** RECORDS FOR THE EXERCISE follows **

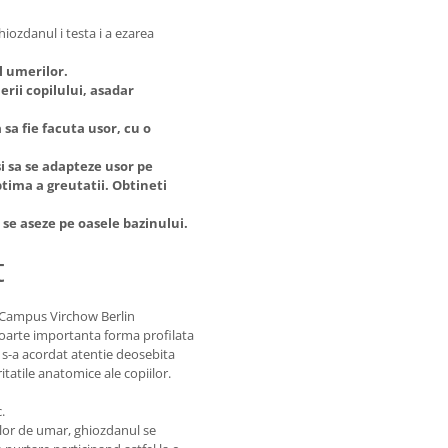
iozdanul i testa i a ezarea
l umerilor.
rii copilului, asadar
a sa fie facuta usor, cu o
si sa se adapteze usor pe
ptima a greutatii. Obtineti
 se aseze pe oasele bazinului.
t
te/Campus Virchow Berlin
 foarte importanta forma profilata
z s-a acordat atentie deosebita
tatile anatomice ale copiilor.
.
lelor de umar, ghiozdanul se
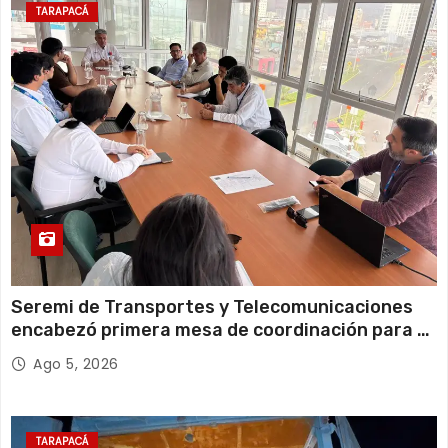
21°C
18°C
Jueves
TARAPACÁ
14 de agosto
21°C
18°C
Viernes
Seremi de Transportes y Telecomunicaciones
encabezó primera mesa de coordinación para el
retiro de cables en desuso en Iquique
Ago 5, 2026
TARAPACÁ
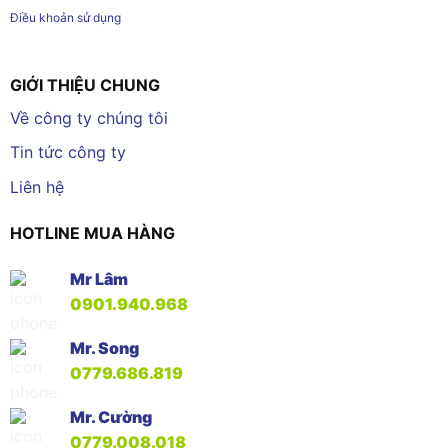
Điều khoản sử dụng
GIỚI THIỆU CHUNG
Về công ty chúng tôi
Tin tức công ty
Liên hệ
HOTLINE MUA HÀNG
Mr Lâm
0901.940.968
Mr. Song
0779.686.819
Mr. Cường
0779.008.018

** End of RECORDS FOR THE EXERCISE **

= YOUR TASK =
Write out, exactly as they stand, the line with "retiro de cables en desuso en Iquique" and every line after it through the end of the entries above; omit the pictures.

= EXERCISE ANSWER =
retiro de cables en desuso en Iquique
Ago 5, 2026
TARAPACÁ
Điều khoản sử dụng
GIỚI THIỆU CHUNG
Về công ty chúng tôi
Tin tức công ty
Liên hệ
HOTLINE MUA HÀNG
Mr Lâm
0901.940.968
Mr. Song
0779.686.819
Mr. Cường
0779.008.018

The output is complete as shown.